To do:
Report the count of lines in the records below that hold the word "Lengua", omitting everything but the number.

Records for the exercise:
=== Begin Enclosure ===
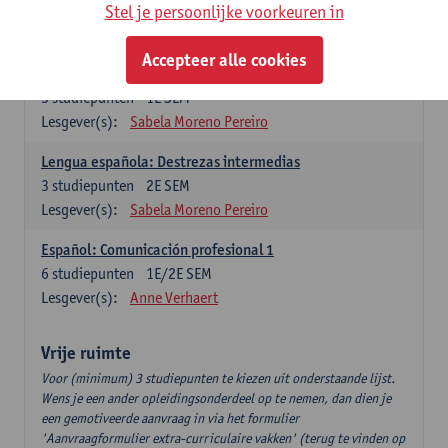
3
studiepunten
2E SEM
Stel je persoonlijke voorkeuren in
Lesgever(s):
Anne Verhaert
Accepteer alle cookies
Lengua española: Destrezas básicas
3
studiepunten
1E SEM
Lesgever(s):
Sabela Moreno Pereiro
Lengua española: Destrezas intermedias
3
studiepunten
2E SEM
Lesgever(s):
Sabela Moreno Pereiro
Español: Comunicación profesional 1
6
studiepunten
1E/2E SEM
Lesgever(s):
Anne Verhaert
Vrije ruimte
Voor (minimum) 3 studiepunten te kiezen uit onderstaande lijst.
Wens je een ander opleidingsonderdeel op te nemen, dan dien je
een gemotiveerde aanvraag in via het formulier
'Aanvraagformulier extra-curriculaire vakken' (terug te vinden op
=== End Enclosure ===
Result:
2